How would - how did - anyone begin to discover these numbers and these relationships without leaving the Earth? What made anyone even think it was possible to find out “how far,” without going there?
In Measuring the Universe we join our ancestors and contemporary scientists as they tease this information out of a sky full of stars. Some of the questions have turned out to be loaded, and a great deal besides mathematics and astronomy has gone into answering them. Politics, religion, philosophy and personal ambition: all have played roles in this drama.
There are poignant personal stories, of people like Copernicus, Kepler, Newton, Herschel, and Hubble. Today scientists are attempting to determine the distance to objects near the borders of the observable universe, far beyond anything that can be seen with the naked eye in the night sky, and to measure time back to its origin. The numbers are too enormous to comprehend.

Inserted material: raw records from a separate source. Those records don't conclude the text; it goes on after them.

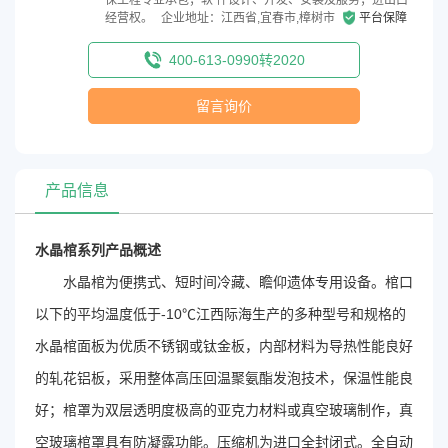
经营权。
企业地址：江西省,宜春市,樟树市
平台保障
400-613-0990转2020
留言询价
产品信息
水晶棺系列产品概述
水晶棺为便携式、短时间冷藏、瞻仰遗体专用设备。棺口
以下的平均温度低于-10℃江西际海生产的多种型号和规格的
水晶棺面板为优质不锈钢或钛金板，内部材料为导热性能良好
的轧花铝板，采用整体高压回温聚氨酯发泡技术，保温性能良
好；棺罩为双层透明度极高的亚克力材料或真空玻璃制作，真
空玻璃棺罩具有防凝露功能。压缩机为进口全封闭式。全自动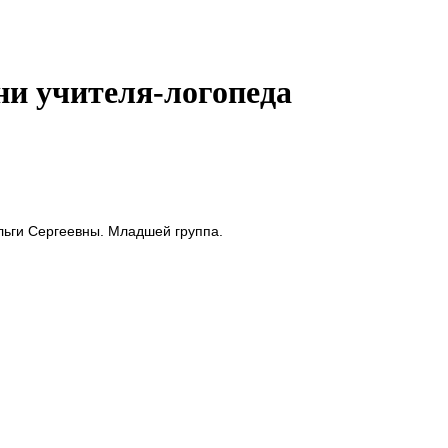
и учителя-логопеда
ьги Сергеевны. Младшей группа.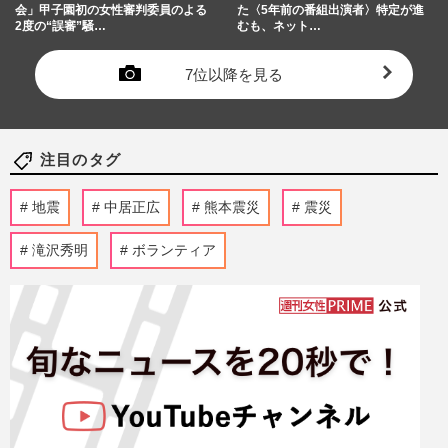
会」甲子園初の女性審判委員のよる
た〈5年前の番組出演者〉特定が進
2度の“誤審”騒…
むも、ネット…
7位以降を見る
注目のタグ
地震
中居正広
熊本震災
震災
滝沢秀明
ボランティア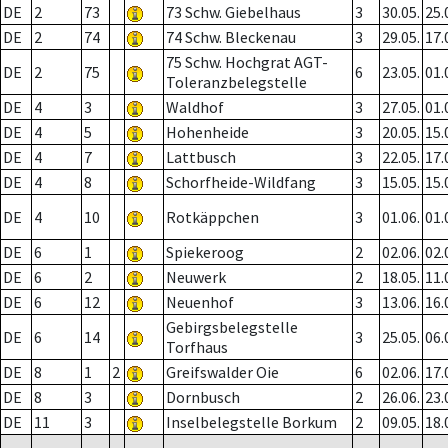
DE
2
73
73 Schw. Giebelhaus
3
30.05.
25.
DE
2
74
74 Schw. Bleckenau
3
29.05.
17.
75 Schw. Hochgrat AGT-
DE
2
75
6
23.05.
01.
Toleranzbelegstelle
DE
4
3
Waldhof
3
27.05.
01.
DE
4
5
Hohenheide
3
20.05.
15.
DE
4
7
Lattbusch
3
22.05.
17.
DE
4
8
Schorfheide-Wildfang
3
15.05.
15.
DE
4
10
Rotkäppchen
3
01.06.
01.
DE
6
1
Spiekeroog
2
02.06.
02.
DE
6
2
Neuwerk
2
18.05.
11.
DE
6
12
Neuenhof
3
13.06.
16.
Gebirgsbelegstelle
DE
6
14
3
25.05.
06.
Torfhaus
DE
8
1
2
Greifswalder Oie
6
02.06.
17.
DE
8
3
Dornbusch
2
26.06.
23.
DE
11
3
Inselbelegstelle Borkum
2
09.05.
18.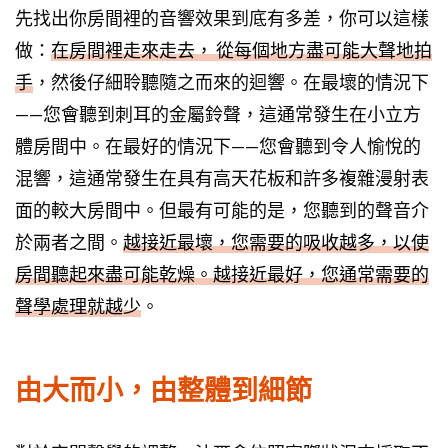
先找出你房間裡的音響效果到底有多差，你可以這樣
做：
在房間裡走來走去， 從每個地方盡可能大聲地拍
手
，然後仔細聆聽隨之而來的迴響。在最壞的情況下
——您會聽到刺耳的金屬鈴聲，這通常發生在小立方
體房間中。在最好的情況下——您會聽到令人愉悅的
混響，這通常發生在具有高天花板和許多複雜漫射表
面的較大房間中。但最有可能的是，您聽到的聲音介
於兩者之間。
越接近最壞，您需要的吸收越多，以使
房間聽起來盡可能乾燥。越接近最好，您通常需要的
聲學處理就越少
。
由大而小，由整體到細節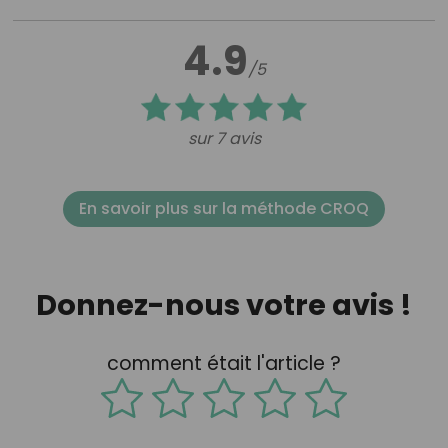
4.9
/5
sur 7 avis
En savoir plus sur la méthode CROQ
Donnez-nous votre avis !
comment était l'article ?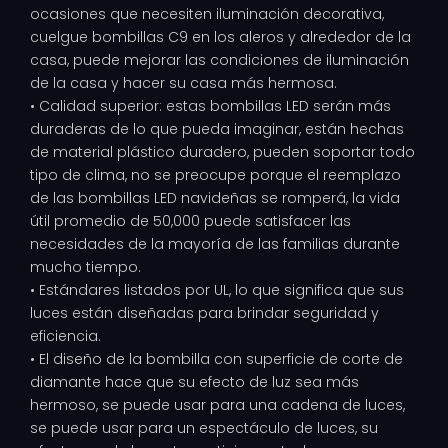
ocasiones que necesiten iluminación decorativa,
cuelgue bombillas C9 en los aleros y alrededor de la
casa, puede mejorar las condiciones de iluminación
de la casa y hacer su casa más hermosa.
• Calidad superior: estas bombillas LED serán más
duraderas de lo que pueda imaginar, están hechas
de material plástico duradero, pueden soportar todo
tipo de clima, no se preocupe porque el reemplazo
de las bombillas LED navideñas se romperá, la vida
útil promedio de 50,000 puede satisfacer las
necesidades de la mayoría de las familias durante
mucho tiempo.
• Estándares listados por UL, lo que significa que sus
luces están diseñadas para brindar seguridad y
eficiencia.
• El diseño de la bombilla con superficie de corte de
diamante hace que su efecto de luz sea más
hermoso, se puede usar para una cadena de luces,
se puede usar para un espectáculo de luces, su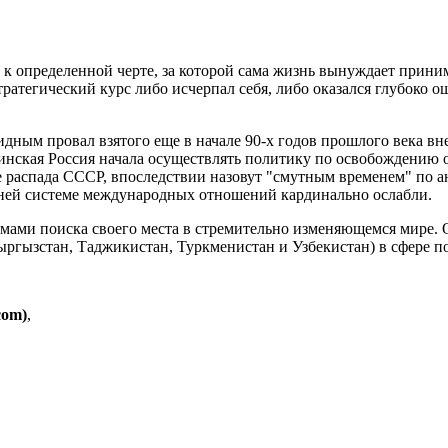
к определенной черте, за которой сама жизнь вынуждает прини
тратегический курс либо исчерпал себя, либо оказался глубоко
идным провал взятого еще в начале 90-х годов прошлого века 
цинская Россия начала осуществлять политику по освобождению о
 распада СССР, впоследствии назовут "смутным временем" по ан
шней системе международных отношений кардинально ослабли.
мами поиска своего места в стремительно изменяющемся мире. О
ргызстан, Таджикистан, Туркменистан и Узбекистан) в сфере по
com)
,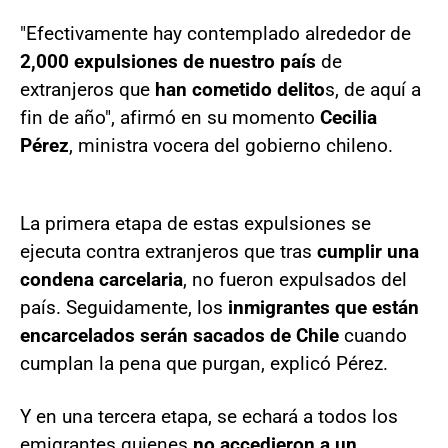
"Efectivamente hay contemplado alrededor de
2,000 expulsiones de nuestro país
de
extranjeros que
han cometido delito
s, de aquí a
fin de año", afirmó en su momento
Cecilia
Pérez
, ministra vocera del gobierno chileno.
La primera etapa de estas expulsiones se
ejecuta contra extranjeros que tras
cumplir una
condena carcelaria
, no fueron expulsados del
país. Seguidamente, los
inmigrantes que están
encarcelados serán sacados de Chile
cuando
cumplan la pena que purgan, explicó Pérez.
Y en una tercera etapa, se echará a todos los
emigrantes quienes
no accedieron a un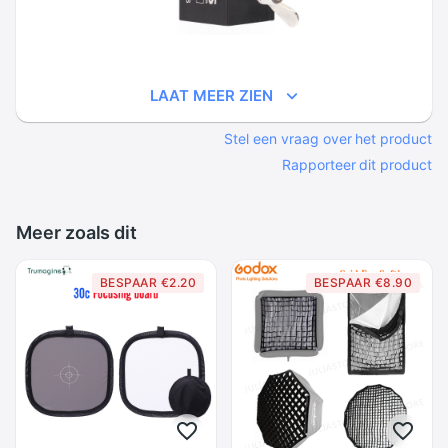
LAAT MEER ZIEN
Stel een vraag over het product
Rapporteer dit product
Meer zoals dit
BESPAAR €2.20
BESPAAR €8.90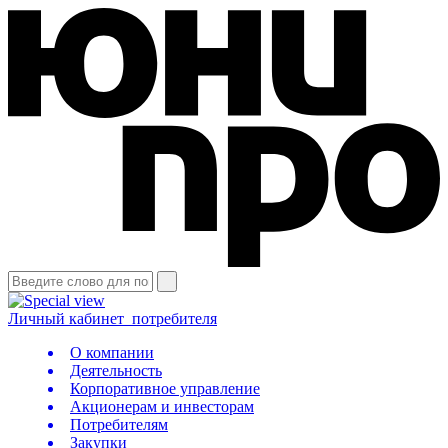
Личный кабинет
потребителя
О компании
Деятельность
Корпоративное управление
Акционерам и инвесторам
Потребителям
Закупки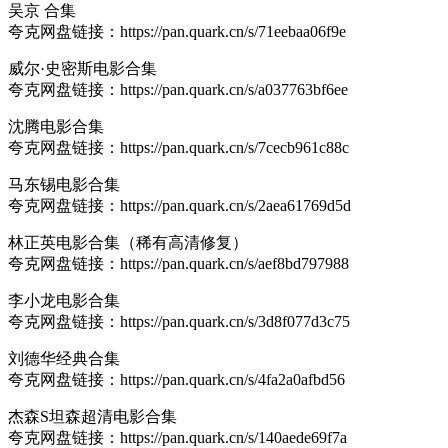
吴京 合集
夸克网盘链接：https://pan.quark.cn/s/71eebaa06f9e
威尔·史密斯电影合集
夸克网盘链接：https://pan.quark.cn/s/a037763bf6ee
沈腾电影合集
夸克网盘链接：https://pan.quark.cn/s/7cecb961c88c
马东锡电影合集
夸克网盘链接：https://pan.quark.cn/s/2aea61769d5d
林正英电影合集（稀有高清修复）
夸克网盘链接：https://pan.quark.cn/s/aef8bd797988
李小龙电影合集
夸克网盘链接：https://pan.quark.cn/s/3d8f077d3c75
刘德华经典合集
夸克网盘链接：https://pan.quark.cn/s/4fa2a0afbd56
杰森S坦森超清电影合集
夸克网盘链接：https://pan.quark.cn/s/140aede69f7a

Nevertheless, generations of curious people have figured them out, one resourceful step at a time. Progress has owed as much to raw ingenuity as to technology, and frontier inventiveness is still not out of date.
PUBLISHERS WEEKLY
When you wish upon a star, do you ever consider that the bright one over there in the Hyades might be closer than the one in the Big Dipper that you usually wish on? Or that your wish might get there faster? Although even the closest star (Proxima Centauri) is so far away (25 1/4 trillion miles) that humanity will probably never travel to it, Ferguson (Prisons of Light: Black Holes) demonstrates why knowing its distance from us is important, and not just for reasons of wish fulfillment. For only by drawing an accurate scale map of the universe, she explains, can scientists estimate its age, one of the most hotly contested issues of our time. Ferguson begins with attempts in antiquity to establish the distance to the sun and the five planets seen by the naked eye. She discusses the findings of Copernicus, Kepler and Galileo, and how each drew on the others' work. Her simple explanations of the discoveries of stellar parallax, the Doppler effect and redshift, and of absorption spectra make important scientific concepts clear for general readers. She goes on to elucidate how astronomers determine how far away other stars are by using a type of star called Cepheid, as well as the spectacular stellar self-destructions known as supernovae as "standard candles." To conclude her engrossing survey, Ferguson covers some of the paradoxes that scientists confront, such as that some estimates of the age of the universe have determined that it is younger than some of its oldest stars, and that the amount of observable mass in the universe is only about 10% of what should be there.